1. Cigarette-packet racket
Regardless of being a smoker, I regard tobacco as a dangerous, addictive product that needs to be phased out. Once I purchase 20 cigarettes, I pay three ‘hidden’ taxes: £7.07 obligation on every pack, plus 16.5% of the bottom value, plus worth added tax (VAT) of 20% on prime.
Collectively, these three taxes whole practically five-sixths (83%) of the worth of 20 cigs. Wow. Thus, a duty-paid packet costing £15 consists of a base price of £2.50 and taxes of £12.50. Furthermore, this unfair deal will hold getting worse, attributable to future ‘escalator’ tax charges. No surprise cigarette smuggling and counterfeiting is booming.
2. Fooled by gas
At the moment, gas obligation is 52.95p per litre of unleaded petrol or diesel, plus VAT on prime. With gas costs hovering throughout the US/Iran warfare, HM Treasury will acquire billions of kilos in further obligation. Maybe these charges needs to be minimize to ease prices for struggling British motorists?
3. Earnings-tax traps
In a 3 April article, I defined how British staff incomes between £100,000 and £125,140 pay an efficient tax fee of 62% on these earnings. This impacts maybe 1.9m British staff — together with docs working fewer hours to keep away from this punitive cost. But this ‘tax trap’ might be dodged via wage sacrifice and additional pension contributions.
ISA, I say!
The UK’s hottest tax shelters are pensions and ISAs (Particular person Financial savings Accounts). Most British adults have some pension provision, whereas 15m individuals open ISAs annually. My spouse and I take advantage of each to minimise our tax payments.

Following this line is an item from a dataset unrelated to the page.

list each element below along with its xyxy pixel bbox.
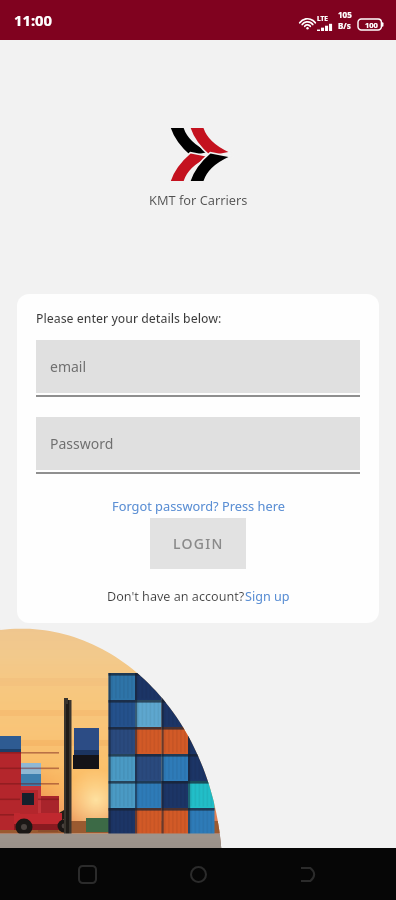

For instance, we personal shares in Normal Life (LSE: SDLF), previously often known as Phoenix Group Holdings. This FTSE 100 agency is the UK’s main supplier of long-term financial savings and funding plans. On the present share value of 745.4p, this group’s market worth is £7.5bn.
We personal this Footsie inventory for its market-beating dividend yield, presently 7.4% a yr. Although future dividends should not assured, they’ve risen steadily, reaching 55.4p for 2025. Proudly owning this share inside ISAs means no further tax on dividends, plus no capital positive aspects tax on future income from promoting.
This month, Normal Life agreed to purchase rival Aegon UK for £2bn in money and shares, gaining 3.7m clients. If this deal goes awry, then it may nicely hit future revenues, earnings, and money circulate. Even so, I’m hoping Normal’s success continues!